### [PROBLEM TO SOLVE]
Whenever a line in the entries below contains "home", copy that line.

### [SOURCE DATA]

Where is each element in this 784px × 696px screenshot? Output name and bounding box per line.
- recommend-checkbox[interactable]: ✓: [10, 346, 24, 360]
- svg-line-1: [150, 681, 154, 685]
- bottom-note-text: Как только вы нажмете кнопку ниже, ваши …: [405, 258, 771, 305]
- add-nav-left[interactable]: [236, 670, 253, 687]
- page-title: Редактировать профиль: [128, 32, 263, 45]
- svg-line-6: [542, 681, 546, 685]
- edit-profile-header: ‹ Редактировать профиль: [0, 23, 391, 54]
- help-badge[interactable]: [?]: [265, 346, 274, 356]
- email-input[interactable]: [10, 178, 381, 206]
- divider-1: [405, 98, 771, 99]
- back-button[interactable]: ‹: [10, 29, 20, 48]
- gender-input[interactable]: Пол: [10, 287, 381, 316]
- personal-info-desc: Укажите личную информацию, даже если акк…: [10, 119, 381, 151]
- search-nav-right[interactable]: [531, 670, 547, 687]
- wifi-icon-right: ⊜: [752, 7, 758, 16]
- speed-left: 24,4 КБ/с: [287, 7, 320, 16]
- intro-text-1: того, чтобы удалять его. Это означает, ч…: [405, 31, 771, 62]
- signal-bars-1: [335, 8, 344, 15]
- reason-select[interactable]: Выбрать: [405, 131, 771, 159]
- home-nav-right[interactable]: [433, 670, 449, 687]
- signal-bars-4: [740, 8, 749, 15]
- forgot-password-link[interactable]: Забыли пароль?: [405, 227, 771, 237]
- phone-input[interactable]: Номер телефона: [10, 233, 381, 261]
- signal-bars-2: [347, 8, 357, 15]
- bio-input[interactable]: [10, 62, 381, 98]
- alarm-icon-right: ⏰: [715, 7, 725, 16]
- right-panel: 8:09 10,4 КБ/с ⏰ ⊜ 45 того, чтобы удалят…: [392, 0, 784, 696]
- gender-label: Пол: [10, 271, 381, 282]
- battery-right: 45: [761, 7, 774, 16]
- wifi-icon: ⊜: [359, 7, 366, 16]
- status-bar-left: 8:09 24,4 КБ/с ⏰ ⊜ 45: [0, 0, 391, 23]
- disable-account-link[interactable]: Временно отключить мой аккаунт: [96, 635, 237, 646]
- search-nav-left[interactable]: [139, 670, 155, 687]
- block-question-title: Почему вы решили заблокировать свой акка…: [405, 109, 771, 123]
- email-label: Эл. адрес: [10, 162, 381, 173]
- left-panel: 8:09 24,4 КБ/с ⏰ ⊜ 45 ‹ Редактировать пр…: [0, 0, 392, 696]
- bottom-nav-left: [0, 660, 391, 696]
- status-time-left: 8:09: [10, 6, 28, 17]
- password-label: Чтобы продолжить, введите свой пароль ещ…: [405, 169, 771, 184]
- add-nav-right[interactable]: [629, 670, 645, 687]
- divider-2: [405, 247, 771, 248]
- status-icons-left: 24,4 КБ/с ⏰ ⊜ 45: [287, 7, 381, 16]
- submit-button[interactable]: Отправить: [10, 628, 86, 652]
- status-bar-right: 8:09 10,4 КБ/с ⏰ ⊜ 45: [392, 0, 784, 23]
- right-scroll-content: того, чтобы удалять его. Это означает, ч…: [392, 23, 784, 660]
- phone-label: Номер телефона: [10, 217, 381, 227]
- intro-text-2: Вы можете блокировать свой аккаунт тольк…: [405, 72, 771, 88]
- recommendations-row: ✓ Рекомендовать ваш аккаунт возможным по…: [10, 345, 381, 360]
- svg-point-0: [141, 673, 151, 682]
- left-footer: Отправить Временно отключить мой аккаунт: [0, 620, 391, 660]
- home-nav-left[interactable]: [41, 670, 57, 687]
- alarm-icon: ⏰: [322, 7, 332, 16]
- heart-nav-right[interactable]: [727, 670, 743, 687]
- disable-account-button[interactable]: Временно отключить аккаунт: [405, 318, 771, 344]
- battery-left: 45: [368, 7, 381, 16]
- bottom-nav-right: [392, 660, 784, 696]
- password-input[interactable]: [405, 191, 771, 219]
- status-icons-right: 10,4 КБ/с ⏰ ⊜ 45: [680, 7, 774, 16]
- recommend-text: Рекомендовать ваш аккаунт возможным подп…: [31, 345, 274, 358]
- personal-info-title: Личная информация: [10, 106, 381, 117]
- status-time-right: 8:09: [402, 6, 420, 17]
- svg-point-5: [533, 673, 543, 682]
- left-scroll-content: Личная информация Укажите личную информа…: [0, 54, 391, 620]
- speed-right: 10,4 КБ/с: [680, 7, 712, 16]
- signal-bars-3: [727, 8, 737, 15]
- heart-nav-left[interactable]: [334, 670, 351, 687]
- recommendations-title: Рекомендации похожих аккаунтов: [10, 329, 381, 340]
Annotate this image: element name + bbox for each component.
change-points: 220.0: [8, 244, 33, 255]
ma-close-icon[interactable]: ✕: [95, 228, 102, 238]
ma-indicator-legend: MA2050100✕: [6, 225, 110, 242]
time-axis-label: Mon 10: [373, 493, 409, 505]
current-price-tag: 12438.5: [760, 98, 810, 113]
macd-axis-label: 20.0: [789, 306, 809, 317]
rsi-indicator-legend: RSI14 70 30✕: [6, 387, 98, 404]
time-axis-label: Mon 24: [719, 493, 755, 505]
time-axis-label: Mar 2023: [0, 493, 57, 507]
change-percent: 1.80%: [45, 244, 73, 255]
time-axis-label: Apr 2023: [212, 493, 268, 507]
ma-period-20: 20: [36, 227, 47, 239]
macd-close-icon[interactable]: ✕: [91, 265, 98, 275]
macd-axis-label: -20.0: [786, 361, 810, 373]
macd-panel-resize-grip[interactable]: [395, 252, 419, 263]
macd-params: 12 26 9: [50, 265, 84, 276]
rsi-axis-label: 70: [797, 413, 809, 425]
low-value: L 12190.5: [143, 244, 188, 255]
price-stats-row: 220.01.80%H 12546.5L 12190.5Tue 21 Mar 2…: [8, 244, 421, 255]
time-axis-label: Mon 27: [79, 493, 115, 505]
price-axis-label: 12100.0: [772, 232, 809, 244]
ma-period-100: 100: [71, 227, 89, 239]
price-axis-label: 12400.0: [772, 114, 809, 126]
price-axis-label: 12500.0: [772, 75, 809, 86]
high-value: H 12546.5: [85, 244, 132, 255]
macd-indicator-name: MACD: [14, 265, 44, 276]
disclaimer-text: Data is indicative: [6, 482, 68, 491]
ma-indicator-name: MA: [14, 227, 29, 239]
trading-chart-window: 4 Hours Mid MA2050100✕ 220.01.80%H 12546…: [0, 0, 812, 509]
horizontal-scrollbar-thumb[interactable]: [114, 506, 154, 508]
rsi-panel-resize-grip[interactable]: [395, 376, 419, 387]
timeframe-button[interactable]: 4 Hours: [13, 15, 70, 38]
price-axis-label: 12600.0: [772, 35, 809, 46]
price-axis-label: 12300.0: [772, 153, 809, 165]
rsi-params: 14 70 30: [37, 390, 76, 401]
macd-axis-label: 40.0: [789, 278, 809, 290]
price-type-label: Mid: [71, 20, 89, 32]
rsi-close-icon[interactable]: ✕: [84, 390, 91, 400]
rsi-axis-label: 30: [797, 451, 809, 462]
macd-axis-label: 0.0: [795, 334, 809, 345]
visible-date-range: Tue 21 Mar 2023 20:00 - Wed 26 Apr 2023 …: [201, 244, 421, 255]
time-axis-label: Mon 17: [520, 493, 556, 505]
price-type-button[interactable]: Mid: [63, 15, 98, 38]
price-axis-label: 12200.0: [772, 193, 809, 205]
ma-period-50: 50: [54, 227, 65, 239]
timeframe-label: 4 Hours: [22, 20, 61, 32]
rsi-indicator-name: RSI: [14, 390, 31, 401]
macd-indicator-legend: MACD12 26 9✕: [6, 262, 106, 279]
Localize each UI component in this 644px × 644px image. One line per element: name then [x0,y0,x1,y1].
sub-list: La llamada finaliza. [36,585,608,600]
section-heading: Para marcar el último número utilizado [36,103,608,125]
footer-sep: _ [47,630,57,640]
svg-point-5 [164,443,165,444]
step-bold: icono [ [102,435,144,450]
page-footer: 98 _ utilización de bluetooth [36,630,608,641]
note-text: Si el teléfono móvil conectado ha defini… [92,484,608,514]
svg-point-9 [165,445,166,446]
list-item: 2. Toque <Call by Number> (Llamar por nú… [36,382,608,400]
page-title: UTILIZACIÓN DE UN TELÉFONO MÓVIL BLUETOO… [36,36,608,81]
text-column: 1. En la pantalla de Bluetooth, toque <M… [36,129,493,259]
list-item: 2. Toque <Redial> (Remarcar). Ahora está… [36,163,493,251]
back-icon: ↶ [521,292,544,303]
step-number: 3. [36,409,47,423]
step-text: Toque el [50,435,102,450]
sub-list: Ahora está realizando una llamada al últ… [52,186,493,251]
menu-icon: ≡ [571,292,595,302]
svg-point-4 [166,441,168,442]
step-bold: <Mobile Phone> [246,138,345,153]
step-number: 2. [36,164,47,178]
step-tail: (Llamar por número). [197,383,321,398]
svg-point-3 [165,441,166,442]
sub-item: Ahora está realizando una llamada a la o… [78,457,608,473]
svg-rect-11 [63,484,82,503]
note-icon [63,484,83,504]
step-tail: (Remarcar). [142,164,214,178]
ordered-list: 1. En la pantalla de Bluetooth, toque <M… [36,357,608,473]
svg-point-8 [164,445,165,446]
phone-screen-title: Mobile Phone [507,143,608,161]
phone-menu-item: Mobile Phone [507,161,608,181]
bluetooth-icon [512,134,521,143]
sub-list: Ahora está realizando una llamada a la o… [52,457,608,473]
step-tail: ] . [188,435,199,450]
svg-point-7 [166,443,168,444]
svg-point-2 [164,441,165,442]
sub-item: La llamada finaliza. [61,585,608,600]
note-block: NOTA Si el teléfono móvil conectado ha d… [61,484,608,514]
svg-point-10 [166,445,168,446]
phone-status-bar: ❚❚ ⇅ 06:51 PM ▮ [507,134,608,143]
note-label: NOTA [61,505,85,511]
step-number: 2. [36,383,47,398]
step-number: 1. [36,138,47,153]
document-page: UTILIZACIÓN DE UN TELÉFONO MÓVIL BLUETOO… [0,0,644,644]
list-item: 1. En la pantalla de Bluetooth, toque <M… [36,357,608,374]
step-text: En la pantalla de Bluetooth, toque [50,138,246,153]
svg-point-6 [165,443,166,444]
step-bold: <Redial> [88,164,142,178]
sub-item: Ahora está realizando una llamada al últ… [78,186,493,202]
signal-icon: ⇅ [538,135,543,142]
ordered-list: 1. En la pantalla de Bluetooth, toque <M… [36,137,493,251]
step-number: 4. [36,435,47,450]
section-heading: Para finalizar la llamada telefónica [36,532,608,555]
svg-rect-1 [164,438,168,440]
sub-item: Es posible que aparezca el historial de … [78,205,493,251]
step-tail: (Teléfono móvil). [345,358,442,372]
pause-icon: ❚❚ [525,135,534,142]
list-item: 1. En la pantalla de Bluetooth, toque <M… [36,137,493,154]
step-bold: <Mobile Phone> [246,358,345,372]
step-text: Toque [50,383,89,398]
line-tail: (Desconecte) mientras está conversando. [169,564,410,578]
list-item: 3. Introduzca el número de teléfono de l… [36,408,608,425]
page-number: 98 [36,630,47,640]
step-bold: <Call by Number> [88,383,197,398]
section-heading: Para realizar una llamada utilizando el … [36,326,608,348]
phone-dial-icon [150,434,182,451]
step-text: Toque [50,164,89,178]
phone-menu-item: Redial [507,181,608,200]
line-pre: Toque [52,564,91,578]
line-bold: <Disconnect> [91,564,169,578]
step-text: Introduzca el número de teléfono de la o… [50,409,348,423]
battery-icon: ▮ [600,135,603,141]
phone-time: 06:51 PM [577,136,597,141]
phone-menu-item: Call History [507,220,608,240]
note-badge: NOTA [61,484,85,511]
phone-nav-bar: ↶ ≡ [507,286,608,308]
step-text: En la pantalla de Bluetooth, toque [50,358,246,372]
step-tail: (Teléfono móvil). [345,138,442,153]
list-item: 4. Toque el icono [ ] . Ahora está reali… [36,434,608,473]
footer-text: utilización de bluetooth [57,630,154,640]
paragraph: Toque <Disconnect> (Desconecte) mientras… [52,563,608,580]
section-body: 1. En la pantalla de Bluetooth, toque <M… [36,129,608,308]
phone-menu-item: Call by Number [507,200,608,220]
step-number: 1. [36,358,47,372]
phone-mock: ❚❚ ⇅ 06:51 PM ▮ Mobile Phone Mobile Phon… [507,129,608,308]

### [RESULT FOR THIS TASK]
- home-nav-right[interactable]: [433, 670, 449, 687]
- home-nav-left[interactable]: [41, 670, 57, 687]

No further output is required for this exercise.